14 February 2011
A new highly sensitive nanoparticle contrast agent for imaging in the body stays in the bloodstream longer and is better at targeting tumours than other nanoparticle contrast agents, say Chinese scientists.
Xintao Shuai from Sun Yat-Sen University, Guangzhou,and colleagues encapsulated individual - or nonclustered - superparamagnetic iron oxide nanoparticles inside micelles composed of folate and a polymer.

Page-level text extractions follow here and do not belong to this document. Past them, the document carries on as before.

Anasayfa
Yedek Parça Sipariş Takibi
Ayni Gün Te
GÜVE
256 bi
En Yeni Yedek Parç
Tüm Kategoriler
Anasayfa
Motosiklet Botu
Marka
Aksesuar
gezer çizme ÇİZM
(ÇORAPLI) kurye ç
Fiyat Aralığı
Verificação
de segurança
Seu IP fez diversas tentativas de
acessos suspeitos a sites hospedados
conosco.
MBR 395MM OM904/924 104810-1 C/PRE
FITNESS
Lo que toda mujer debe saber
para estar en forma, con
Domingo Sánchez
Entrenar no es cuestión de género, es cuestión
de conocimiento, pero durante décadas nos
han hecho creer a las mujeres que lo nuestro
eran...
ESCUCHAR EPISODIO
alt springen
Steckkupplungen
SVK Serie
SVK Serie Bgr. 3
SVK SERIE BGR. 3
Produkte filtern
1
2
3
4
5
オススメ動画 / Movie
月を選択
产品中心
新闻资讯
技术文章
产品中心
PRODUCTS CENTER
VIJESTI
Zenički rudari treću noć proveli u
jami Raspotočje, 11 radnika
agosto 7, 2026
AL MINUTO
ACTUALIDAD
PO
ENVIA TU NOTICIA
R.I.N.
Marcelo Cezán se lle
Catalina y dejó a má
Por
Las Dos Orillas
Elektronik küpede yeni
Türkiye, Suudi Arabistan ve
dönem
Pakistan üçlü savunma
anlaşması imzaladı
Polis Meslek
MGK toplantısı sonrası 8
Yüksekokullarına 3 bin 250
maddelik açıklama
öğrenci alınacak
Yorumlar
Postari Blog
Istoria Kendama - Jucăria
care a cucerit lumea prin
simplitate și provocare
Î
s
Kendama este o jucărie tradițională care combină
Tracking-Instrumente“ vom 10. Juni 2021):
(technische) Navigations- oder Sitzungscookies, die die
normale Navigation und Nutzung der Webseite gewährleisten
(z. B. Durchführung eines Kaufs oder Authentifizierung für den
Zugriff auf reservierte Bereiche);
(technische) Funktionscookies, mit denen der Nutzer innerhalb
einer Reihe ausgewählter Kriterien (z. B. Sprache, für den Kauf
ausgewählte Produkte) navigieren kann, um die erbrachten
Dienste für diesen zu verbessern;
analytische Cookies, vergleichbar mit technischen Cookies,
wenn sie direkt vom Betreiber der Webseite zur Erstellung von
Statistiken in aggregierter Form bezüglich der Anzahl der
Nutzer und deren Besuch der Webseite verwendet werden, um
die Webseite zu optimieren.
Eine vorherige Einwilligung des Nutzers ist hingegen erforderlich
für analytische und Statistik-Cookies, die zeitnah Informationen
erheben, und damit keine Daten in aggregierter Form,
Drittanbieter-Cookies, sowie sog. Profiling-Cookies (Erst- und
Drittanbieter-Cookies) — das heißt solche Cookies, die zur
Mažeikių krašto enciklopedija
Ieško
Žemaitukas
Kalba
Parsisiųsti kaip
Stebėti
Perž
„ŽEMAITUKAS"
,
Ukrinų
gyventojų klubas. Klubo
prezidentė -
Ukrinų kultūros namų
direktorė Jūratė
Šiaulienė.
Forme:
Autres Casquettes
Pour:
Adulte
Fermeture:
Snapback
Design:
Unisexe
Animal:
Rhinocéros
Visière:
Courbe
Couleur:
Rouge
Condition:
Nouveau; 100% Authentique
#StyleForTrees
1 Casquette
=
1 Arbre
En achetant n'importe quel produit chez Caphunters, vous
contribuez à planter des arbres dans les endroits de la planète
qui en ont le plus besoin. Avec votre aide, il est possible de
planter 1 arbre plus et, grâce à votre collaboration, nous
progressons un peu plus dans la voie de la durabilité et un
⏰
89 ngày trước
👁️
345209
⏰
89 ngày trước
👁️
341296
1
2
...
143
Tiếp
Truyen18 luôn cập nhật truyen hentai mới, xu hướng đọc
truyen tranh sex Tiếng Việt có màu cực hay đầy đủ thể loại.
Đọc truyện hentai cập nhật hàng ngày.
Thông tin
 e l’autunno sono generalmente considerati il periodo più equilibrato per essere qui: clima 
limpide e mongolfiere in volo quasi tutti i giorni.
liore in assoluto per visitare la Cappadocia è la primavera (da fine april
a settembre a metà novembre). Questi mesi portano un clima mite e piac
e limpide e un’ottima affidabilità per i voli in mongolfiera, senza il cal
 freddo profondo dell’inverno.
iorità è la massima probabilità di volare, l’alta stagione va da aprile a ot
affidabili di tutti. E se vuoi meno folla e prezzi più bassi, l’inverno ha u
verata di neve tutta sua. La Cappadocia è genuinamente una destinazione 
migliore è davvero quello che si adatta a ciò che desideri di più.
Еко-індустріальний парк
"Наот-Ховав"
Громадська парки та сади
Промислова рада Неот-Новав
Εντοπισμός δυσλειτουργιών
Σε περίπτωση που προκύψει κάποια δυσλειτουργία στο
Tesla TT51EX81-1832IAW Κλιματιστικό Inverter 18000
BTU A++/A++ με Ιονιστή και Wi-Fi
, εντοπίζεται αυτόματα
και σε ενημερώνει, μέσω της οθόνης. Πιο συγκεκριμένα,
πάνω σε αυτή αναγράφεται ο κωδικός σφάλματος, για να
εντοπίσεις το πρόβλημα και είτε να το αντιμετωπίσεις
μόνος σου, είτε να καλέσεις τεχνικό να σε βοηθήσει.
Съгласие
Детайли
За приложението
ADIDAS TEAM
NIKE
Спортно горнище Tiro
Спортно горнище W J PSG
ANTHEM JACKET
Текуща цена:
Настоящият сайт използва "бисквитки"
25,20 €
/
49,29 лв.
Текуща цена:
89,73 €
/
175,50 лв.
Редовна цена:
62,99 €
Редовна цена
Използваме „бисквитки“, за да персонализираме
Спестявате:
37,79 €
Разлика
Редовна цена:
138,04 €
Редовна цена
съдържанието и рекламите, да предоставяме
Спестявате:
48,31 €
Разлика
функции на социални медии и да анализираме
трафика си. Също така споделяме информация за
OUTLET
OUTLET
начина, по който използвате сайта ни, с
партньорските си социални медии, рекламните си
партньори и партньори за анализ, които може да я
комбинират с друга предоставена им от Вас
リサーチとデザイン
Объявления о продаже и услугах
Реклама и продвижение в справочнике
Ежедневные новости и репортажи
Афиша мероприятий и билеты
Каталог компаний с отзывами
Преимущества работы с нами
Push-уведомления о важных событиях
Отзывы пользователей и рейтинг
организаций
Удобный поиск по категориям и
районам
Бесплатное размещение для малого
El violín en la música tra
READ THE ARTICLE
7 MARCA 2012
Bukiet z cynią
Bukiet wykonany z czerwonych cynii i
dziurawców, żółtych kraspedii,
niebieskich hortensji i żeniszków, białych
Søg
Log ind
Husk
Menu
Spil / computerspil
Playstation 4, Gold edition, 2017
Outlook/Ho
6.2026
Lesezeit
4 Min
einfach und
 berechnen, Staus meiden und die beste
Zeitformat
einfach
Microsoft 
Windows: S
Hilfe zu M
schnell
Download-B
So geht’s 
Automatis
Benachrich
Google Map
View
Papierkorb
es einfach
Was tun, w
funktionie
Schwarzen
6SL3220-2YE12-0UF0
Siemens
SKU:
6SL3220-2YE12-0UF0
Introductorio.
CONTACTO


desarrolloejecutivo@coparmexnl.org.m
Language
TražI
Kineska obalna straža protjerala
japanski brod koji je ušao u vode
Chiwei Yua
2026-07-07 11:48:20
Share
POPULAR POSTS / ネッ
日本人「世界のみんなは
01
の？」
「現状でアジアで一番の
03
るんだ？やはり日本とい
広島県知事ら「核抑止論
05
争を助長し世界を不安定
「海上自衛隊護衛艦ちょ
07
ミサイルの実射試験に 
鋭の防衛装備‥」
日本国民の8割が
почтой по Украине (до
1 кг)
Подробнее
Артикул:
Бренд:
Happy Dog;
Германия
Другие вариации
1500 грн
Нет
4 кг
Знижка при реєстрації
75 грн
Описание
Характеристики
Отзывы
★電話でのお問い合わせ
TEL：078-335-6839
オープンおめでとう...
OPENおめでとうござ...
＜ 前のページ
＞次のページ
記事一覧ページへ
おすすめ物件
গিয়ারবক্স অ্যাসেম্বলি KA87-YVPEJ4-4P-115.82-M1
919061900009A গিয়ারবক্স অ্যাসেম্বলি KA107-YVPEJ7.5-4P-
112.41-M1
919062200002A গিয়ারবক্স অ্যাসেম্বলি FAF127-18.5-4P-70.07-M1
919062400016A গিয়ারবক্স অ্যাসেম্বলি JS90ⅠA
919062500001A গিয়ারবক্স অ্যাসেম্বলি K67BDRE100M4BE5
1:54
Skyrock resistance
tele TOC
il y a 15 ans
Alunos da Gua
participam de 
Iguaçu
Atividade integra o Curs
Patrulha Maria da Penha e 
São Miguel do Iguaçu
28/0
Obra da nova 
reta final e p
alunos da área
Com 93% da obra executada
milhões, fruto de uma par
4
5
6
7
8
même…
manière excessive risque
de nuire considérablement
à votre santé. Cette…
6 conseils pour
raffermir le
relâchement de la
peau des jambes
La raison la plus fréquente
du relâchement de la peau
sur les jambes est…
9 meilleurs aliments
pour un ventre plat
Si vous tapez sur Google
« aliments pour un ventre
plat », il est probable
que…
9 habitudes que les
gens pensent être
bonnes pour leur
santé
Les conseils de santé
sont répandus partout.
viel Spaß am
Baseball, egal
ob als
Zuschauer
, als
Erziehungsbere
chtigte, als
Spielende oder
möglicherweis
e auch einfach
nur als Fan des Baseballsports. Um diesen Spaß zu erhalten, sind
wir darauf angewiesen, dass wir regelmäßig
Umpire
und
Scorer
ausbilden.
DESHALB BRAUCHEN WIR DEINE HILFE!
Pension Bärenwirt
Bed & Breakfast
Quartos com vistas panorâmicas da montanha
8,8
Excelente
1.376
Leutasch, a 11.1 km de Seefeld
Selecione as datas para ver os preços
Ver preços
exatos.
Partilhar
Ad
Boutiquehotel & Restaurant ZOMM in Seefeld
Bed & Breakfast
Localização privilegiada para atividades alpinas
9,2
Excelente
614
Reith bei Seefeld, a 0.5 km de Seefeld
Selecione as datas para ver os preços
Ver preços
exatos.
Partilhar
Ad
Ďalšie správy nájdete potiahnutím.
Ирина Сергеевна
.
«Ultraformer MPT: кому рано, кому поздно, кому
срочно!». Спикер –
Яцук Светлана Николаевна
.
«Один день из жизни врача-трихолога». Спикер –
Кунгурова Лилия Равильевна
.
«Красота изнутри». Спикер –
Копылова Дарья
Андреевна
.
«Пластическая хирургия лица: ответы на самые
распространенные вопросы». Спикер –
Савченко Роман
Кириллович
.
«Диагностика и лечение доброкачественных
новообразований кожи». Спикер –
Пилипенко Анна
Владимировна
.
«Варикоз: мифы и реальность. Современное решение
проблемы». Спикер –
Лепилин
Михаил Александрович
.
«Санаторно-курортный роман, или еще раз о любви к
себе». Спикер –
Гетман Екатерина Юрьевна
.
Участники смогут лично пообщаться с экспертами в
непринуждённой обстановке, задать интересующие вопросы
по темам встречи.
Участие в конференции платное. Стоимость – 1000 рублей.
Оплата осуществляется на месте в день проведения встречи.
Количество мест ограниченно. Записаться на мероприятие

The team injected the nanoparticles into the veins of mice tails and followed their progress with magnetic resonance imaging (MRI). They found that the micelles increased the nanoparticles' ability to show the bright and dark contrast between healthy and diseased tissue. The nanoparticles stayed in the bloodstream longer than larger nanoparticles because it took longer for them to accumulate in the liver. By introducing folate, the nanoparticles' ability to target tumour cells was also increased.
The smaller nanoparticles stay in the bloodstream longer because they don't accumulate in the liver as quickly as larger nanoparticles
Similar imaging agents are made from clusters of nanoparticles inside micelles, but clusters are larger, limiting their use. As Shuai's micelles encapsulate the nanoparticles individually, they are smaller and more versatile.
'Effective tumour imaging requires a tumour-specific and highly sensitive MRI contrast agent,' explains Shaui. 'Such an MRI agent must combine high MRI sensitivity, long blood circulation and tumour specificity. We believe that these features are equally important and should be combined into one system.'
'Compared with other systems, this system is useful for imaging non-liver tumors,' says Youqing Shen, an expert in biomaterials from Zejiang University, China. 'Currently there are no such highly sensitive MRI contrast agents for non-liver tumour detection.'
Shuai says the next step for these encapsulated nanoparticles is to achieve an even higher sensitivity and to carry out preclinical studies, including studies on the pharmokinetics and long term in vivo toxicity. One future challenge will be to extend this strategy to the detection of other tumours with different biomarkers, he adds.